» BRIEF
Every line in the listing should be set down again verbatim.

___

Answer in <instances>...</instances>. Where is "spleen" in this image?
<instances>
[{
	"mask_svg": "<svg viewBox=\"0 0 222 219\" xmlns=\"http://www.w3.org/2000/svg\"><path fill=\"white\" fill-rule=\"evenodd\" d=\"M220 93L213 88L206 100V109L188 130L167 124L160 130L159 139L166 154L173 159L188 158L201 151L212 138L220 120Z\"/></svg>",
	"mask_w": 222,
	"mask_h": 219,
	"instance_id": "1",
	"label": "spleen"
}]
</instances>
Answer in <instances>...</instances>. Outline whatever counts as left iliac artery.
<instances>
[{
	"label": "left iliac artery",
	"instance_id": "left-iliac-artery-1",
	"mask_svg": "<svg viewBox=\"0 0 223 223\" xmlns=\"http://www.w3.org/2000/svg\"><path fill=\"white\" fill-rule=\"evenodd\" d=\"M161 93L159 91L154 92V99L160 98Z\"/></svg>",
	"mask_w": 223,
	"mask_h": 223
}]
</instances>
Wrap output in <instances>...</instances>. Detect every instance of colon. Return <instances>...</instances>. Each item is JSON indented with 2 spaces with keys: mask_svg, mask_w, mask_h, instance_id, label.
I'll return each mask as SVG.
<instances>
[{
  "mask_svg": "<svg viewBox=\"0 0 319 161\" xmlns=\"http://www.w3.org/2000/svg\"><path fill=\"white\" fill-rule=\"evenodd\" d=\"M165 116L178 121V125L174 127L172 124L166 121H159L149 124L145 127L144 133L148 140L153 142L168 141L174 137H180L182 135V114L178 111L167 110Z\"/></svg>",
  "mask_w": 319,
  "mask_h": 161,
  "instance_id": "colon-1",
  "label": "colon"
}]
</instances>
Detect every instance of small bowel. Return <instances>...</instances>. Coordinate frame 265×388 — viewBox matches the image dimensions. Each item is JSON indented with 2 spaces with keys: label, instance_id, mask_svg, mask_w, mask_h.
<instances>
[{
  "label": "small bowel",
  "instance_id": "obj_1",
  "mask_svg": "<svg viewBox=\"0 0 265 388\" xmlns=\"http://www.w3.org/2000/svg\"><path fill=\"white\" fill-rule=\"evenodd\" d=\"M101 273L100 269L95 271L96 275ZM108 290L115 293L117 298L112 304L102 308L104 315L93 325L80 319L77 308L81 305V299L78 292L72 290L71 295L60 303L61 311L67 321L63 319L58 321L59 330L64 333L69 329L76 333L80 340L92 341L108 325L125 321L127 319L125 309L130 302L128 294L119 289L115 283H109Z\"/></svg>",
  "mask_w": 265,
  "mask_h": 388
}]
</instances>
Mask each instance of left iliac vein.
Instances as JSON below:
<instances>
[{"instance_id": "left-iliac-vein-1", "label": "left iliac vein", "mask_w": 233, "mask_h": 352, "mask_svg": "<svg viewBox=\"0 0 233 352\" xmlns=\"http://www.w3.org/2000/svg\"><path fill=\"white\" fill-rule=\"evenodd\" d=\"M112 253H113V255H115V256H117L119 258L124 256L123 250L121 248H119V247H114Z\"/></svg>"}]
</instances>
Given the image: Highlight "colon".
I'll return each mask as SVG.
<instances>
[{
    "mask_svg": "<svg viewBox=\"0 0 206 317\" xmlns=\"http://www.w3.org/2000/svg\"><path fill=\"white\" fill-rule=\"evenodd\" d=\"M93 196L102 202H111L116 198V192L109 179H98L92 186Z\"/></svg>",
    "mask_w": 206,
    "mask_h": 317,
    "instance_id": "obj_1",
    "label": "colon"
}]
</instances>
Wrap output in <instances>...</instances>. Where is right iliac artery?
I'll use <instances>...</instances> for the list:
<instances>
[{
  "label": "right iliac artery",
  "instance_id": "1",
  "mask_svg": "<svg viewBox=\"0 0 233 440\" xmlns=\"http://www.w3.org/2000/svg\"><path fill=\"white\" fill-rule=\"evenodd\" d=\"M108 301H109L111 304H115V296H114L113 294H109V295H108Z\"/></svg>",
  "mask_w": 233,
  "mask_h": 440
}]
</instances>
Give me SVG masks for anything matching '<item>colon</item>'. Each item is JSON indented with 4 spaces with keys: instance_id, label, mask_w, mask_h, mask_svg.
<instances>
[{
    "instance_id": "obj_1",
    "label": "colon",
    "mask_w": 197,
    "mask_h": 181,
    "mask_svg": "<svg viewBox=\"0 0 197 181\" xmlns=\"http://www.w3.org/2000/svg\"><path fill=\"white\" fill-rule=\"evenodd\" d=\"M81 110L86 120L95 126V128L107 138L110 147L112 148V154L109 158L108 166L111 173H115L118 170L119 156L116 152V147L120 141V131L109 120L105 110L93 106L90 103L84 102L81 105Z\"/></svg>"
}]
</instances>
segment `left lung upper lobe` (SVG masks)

___

» RESULT FOR THIS TASK
Answer in <instances>...</instances>. Where is "spleen" in this image?
<instances>
[{
	"mask_svg": "<svg viewBox=\"0 0 222 219\" xmlns=\"http://www.w3.org/2000/svg\"><path fill=\"white\" fill-rule=\"evenodd\" d=\"M220 93L213 88L206 100V109L188 130L167 124L160 130L159 139L166 154L173 159L188 158L201 151L212 138L220 120Z\"/></svg>",
	"mask_w": 222,
	"mask_h": 219,
	"instance_id": "1",
	"label": "spleen"
}]
</instances>
Answer in <instances>...</instances>. Outline whatever counts as left iliac artery.
<instances>
[{
	"label": "left iliac artery",
	"instance_id": "left-iliac-artery-1",
	"mask_svg": "<svg viewBox=\"0 0 223 223\" xmlns=\"http://www.w3.org/2000/svg\"><path fill=\"white\" fill-rule=\"evenodd\" d=\"M161 93L159 91L154 92V99L160 98Z\"/></svg>",
	"mask_w": 223,
	"mask_h": 223
}]
</instances>
Wrap output in <instances>...</instances>. Detect every instance of colon. Return <instances>...</instances>. Each item is JSON indented with 2 spaces with keys: mask_svg, mask_w, mask_h, instance_id, label.
I'll return each mask as SVG.
<instances>
[{
  "mask_svg": "<svg viewBox=\"0 0 319 161\" xmlns=\"http://www.w3.org/2000/svg\"><path fill=\"white\" fill-rule=\"evenodd\" d=\"M165 116L178 121V125L174 127L172 124L166 121H159L149 124L145 127L144 133L148 140L153 142L168 141L174 137H180L182 135V114L178 111L167 110Z\"/></svg>",
  "mask_w": 319,
  "mask_h": 161,
  "instance_id": "colon-1",
  "label": "colon"
}]
</instances>
Detect every instance of small bowel. Return <instances>...</instances>. Coordinate frame 265×388 — viewBox matches the image dimensions. Each item is JSON indented with 2 spaces with keys: label, instance_id, mask_svg, mask_w, mask_h.
<instances>
[{
  "label": "small bowel",
  "instance_id": "obj_1",
  "mask_svg": "<svg viewBox=\"0 0 265 388\" xmlns=\"http://www.w3.org/2000/svg\"><path fill=\"white\" fill-rule=\"evenodd\" d=\"M101 273L100 269L95 271L96 275ZM108 290L115 293L117 298L112 304L102 308L104 315L93 325L80 319L77 308L81 305V299L78 292L72 290L71 295L60 303L61 311L67 321L63 319L58 321L59 330L64 333L69 329L76 333L80 340L92 341L108 325L125 321L127 319L125 309L130 302L128 294L119 289L115 283H109Z\"/></svg>",
  "mask_w": 265,
  "mask_h": 388
}]
</instances>
Mask each instance of left iliac vein.
Instances as JSON below:
<instances>
[{"instance_id": "left-iliac-vein-1", "label": "left iliac vein", "mask_w": 233, "mask_h": 352, "mask_svg": "<svg viewBox=\"0 0 233 352\" xmlns=\"http://www.w3.org/2000/svg\"><path fill=\"white\" fill-rule=\"evenodd\" d=\"M112 253H113V255H115V256H117L119 258L124 256L123 250L121 248H119V247H114Z\"/></svg>"}]
</instances>
Given the image: Highlight "colon".
I'll return each mask as SVG.
<instances>
[{
    "mask_svg": "<svg viewBox=\"0 0 206 317\" xmlns=\"http://www.w3.org/2000/svg\"><path fill=\"white\" fill-rule=\"evenodd\" d=\"M93 196L102 202H111L116 198V192L109 179H98L92 186Z\"/></svg>",
    "mask_w": 206,
    "mask_h": 317,
    "instance_id": "obj_1",
    "label": "colon"
}]
</instances>
Wrap output in <instances>...</instances>. Where is right iliac artery?
I'll use <instances>...</instances> for the list:
<instances>
[{
  "label": "right iliac artery",
  "instance_id": "1",
  "mask_svg": "<svg viewBox=\"0 0 233 440\" xmlns=\"http://www.w3.org/2000/svg\"><path fill=\"white\" fill-rule=\"evenodd\" d=\"M108 301H109L111 304H115V296H114L113 294H109V295H108Z\"/></svg>",
  "mask_w": 233,
  "mask_h": 440
}]
</instances>
Give me SVG masks for anything matching '<item>colon</item>'. Each item is JSON indented with 4 spaces with keys: instance_id, label, mask_w, mask_h, mask_svg.
<instances>
[{
    "instance_id": "obj_1",
    "label": "colon",
    "mask_w": 197,
    "mask_h": 181,
    "mask_svg": "<svg viewBox=\"0 0 197 181\" xmlns=\"http://www.w3.org/2000/svg\"><path fill=\"white\" fill-rule=\"evenodd\" d=\"M81 110L86 120L95 126V128L107 138L110 147L112 148V154L109 158L108 166L111 173H115L118 170L119 156L116 152V147L120 141V131L109 120L105 110L93 106L90 103L84 102L81 105Z\"/></svg>"
}]
</instances>
segment `left lung upper lobe` (SVG masks)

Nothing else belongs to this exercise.